==== Study material ====

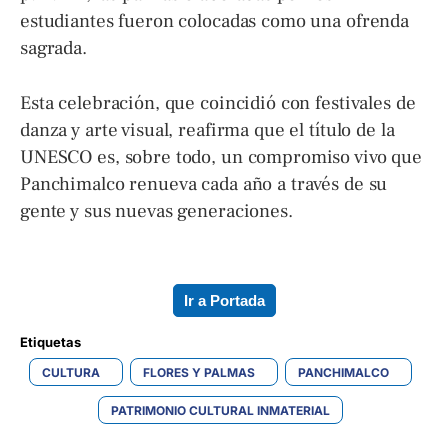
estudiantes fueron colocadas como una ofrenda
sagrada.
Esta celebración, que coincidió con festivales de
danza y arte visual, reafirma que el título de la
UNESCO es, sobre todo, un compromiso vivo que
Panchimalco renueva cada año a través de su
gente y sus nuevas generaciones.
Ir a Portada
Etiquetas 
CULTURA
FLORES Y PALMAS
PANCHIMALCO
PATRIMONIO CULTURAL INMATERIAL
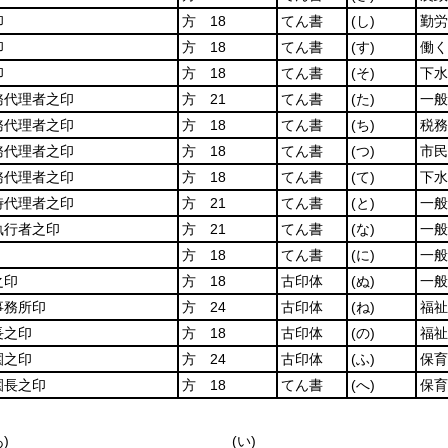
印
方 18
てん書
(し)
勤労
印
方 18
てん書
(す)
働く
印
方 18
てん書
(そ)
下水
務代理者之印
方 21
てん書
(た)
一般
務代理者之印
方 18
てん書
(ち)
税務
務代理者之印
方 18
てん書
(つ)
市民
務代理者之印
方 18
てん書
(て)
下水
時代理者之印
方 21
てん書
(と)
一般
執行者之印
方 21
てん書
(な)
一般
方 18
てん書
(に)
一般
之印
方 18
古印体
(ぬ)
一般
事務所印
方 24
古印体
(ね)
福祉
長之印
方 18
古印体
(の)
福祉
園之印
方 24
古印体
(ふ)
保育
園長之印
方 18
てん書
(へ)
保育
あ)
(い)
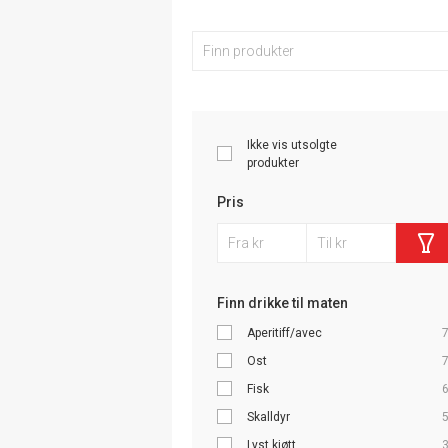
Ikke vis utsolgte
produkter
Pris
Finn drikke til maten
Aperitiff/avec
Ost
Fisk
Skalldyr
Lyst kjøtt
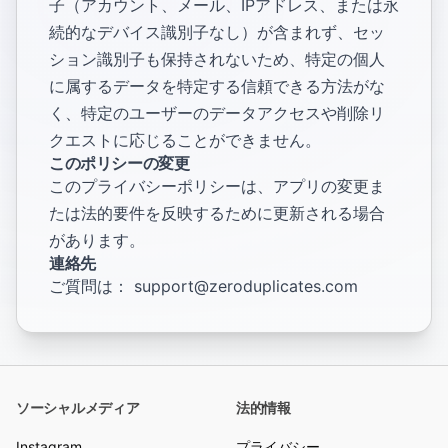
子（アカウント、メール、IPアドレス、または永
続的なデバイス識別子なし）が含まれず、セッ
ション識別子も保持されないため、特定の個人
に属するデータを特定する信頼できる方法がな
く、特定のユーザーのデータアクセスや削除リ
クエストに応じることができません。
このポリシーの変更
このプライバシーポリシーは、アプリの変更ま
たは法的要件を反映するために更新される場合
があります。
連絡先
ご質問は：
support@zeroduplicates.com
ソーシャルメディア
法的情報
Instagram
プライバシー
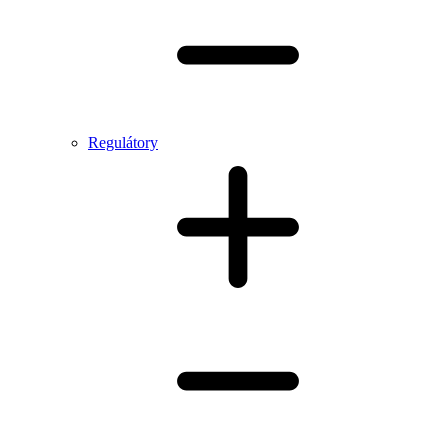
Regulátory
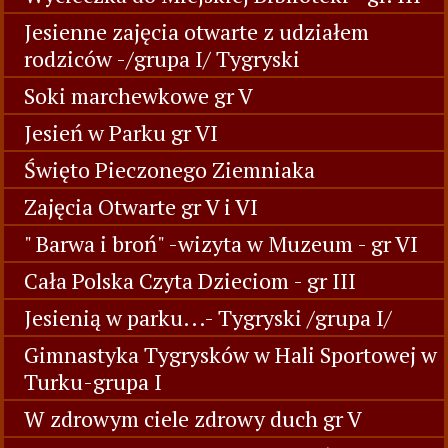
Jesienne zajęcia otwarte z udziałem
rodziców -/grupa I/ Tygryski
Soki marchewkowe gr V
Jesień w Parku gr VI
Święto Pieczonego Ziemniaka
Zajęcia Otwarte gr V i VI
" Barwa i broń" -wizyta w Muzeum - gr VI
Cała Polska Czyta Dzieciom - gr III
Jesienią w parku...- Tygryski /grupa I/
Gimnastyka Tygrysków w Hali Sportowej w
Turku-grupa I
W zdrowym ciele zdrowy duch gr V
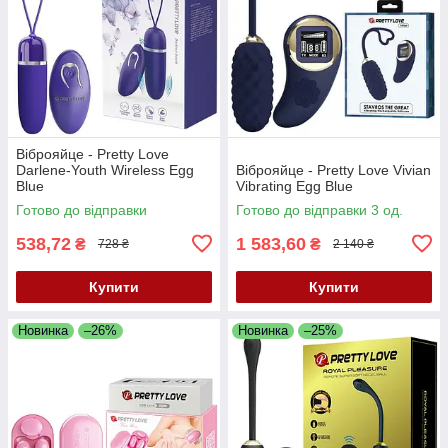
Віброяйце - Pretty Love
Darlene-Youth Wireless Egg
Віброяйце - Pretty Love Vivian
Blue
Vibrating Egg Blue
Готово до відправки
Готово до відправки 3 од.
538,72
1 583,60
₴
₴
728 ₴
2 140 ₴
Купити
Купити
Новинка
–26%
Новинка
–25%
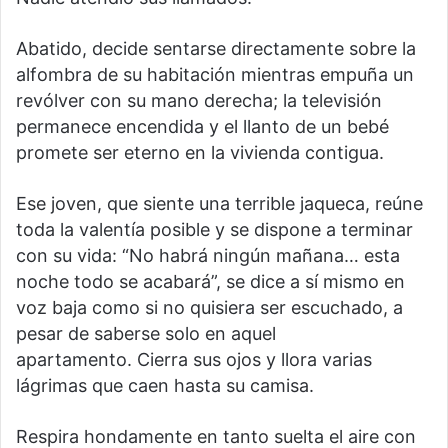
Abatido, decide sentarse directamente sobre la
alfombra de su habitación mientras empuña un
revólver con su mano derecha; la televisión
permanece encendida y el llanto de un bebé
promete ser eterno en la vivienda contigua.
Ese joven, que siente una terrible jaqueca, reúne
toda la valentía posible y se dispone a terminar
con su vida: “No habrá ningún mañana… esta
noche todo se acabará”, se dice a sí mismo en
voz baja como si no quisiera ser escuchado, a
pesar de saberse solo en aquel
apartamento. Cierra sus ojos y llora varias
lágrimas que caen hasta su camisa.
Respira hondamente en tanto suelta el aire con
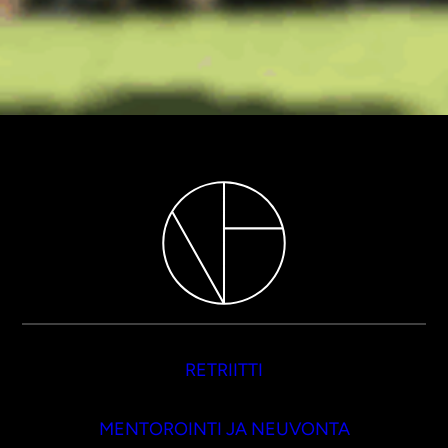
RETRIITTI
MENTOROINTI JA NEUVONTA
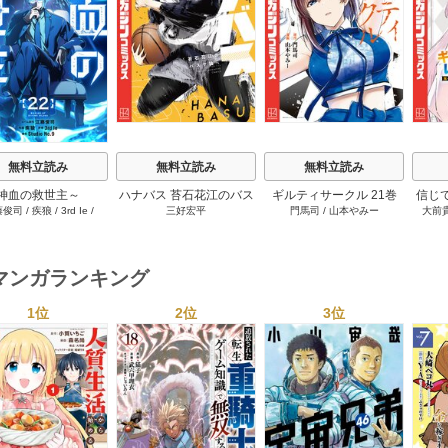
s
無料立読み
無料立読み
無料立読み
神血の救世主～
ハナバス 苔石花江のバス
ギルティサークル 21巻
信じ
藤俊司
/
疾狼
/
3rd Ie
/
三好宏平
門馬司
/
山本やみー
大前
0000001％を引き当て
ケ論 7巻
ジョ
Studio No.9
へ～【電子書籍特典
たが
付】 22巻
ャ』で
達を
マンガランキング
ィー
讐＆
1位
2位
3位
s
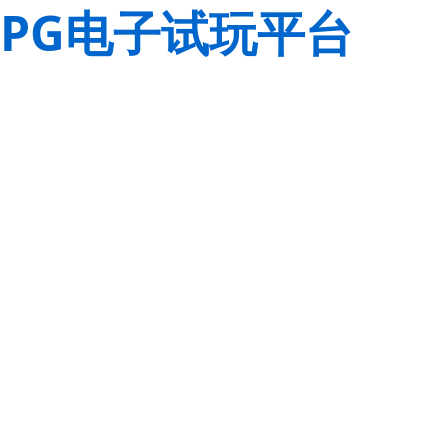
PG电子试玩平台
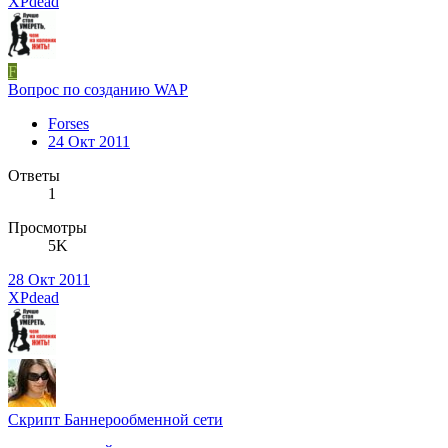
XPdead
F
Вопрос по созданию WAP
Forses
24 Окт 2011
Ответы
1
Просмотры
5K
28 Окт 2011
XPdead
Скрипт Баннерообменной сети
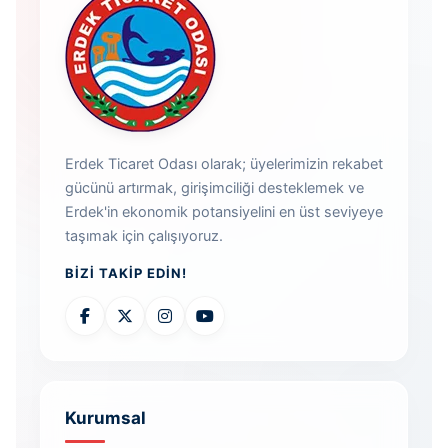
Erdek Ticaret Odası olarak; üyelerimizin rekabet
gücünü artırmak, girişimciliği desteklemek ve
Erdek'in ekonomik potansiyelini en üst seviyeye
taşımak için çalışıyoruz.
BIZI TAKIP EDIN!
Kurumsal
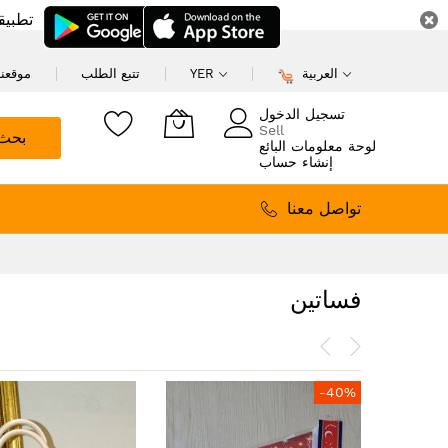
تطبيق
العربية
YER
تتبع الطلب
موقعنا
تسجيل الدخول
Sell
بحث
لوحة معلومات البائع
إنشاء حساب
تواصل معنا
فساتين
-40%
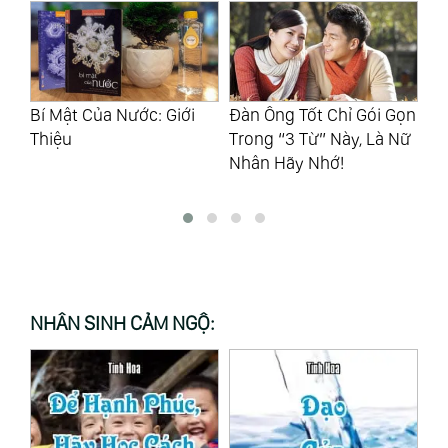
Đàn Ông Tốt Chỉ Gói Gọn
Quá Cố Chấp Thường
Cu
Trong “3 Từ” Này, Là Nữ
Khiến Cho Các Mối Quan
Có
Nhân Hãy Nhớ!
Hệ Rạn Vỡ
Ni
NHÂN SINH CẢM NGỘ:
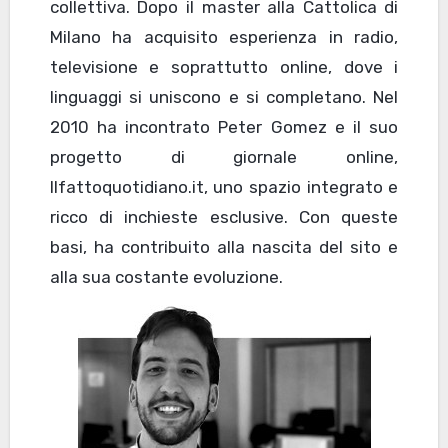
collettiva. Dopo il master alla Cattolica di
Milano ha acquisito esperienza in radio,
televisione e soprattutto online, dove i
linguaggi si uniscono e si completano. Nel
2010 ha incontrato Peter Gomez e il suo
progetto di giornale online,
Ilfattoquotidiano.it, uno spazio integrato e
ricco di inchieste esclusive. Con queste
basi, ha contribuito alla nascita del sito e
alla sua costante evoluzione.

====

How to complete this task:
The response must contain every line from the listing above in which the string "Pretty" appears.

Solution:
Віброяйце - Pretty Love
Віброяйце - Pretty Love Vivian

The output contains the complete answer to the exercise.